In financial year 2019, Piaggio Group consolidated net sales totalled 1,521.3 million euro (+9.5%); consolidated Ebitda was 227.8 million euro (+12.9%), with an Ebitda margin of 15%, the best result since 2006, when the Group was admitted for trading; Ebit was 104.5 million euro (+12.7%), with an Ebit margin of 6.9%; net profit rose by 29.6% to 46.7 million euro.
Piaggio Group adjusted net financial debt(1) at 31 December 2019 was 389.7 million euro, an improvement of 39.5 million euro from debt of 429.2 million euro at 31 December 2018.
During 2019, the Piaggio Group sold 611,300 vehicles worldwide, an increase of 1.3%.
The parent company, Piaggio & C. S.p.A., posted a net profit of 46.2 million euro for 2019.
The AGM approved payment of a final dividend of 5.5 eurocents, gross of taxes, to each entitled ordinary share (in addition to the interim dividend of 5.5 eurocents paid on 25.9.2019, ex-dividend date 23.9.2019), for a total dividend for 2019 of 11 eurocents, amounting overall to 39,299,405.86 euro.

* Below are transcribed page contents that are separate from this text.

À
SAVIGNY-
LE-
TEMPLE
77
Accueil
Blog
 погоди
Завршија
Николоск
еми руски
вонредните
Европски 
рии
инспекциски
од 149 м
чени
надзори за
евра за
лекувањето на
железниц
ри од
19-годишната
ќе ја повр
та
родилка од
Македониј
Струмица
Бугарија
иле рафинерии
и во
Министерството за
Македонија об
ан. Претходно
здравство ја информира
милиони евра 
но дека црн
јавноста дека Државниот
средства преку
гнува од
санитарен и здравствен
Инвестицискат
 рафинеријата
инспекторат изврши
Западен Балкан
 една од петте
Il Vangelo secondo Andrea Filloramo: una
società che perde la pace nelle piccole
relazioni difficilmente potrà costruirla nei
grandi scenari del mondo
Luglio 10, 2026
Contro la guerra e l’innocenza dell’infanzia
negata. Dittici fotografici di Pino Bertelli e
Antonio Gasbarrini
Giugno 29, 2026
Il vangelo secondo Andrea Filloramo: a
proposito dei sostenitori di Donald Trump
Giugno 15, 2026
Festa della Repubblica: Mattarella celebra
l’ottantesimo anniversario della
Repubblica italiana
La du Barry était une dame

The ex-dividend date (coupon 14) is 27 April 2020; the record date is 28 April 2020 and the payment date is 29 April 2020.
The Piaggio & C. S.p.A. AGM also approved the remuneration policy and the Remuneration Report.
The Piaggio & C. S.p.A. AGM renewed the authorisation for the purchase and disposal of the company’s own shares. The purpose is to provide the company with a useful strategic investment opportunity for the purposes allowed under law, including the purposes contemplated in art. 5 of EU Regulation 596/2014 (Market Abuse Regulation, hereinafter “MAR”) and in compliance with the practices allowed under art. 13 MAR and the related measures adopted by the national authority, and also for purchases of own shares for subsequent cancellation.
The purchase authorisation will be valid for 18 months as from the date of the shareholders’ meeting; the authorisation for disposal has no time limit.
Given that with the approval of the separate financial statements as at and for the year ended 31 December 2020 the engagement for the statutory audit of the accounts for the financial years 2012-2020 will come to an end, the Piaggio & C. S.p.A. AGM carried a resolution to assign the statutory audit engagement for the financial years 2021-2029 to the Deloitte & Touche S.p.A. auditing firm.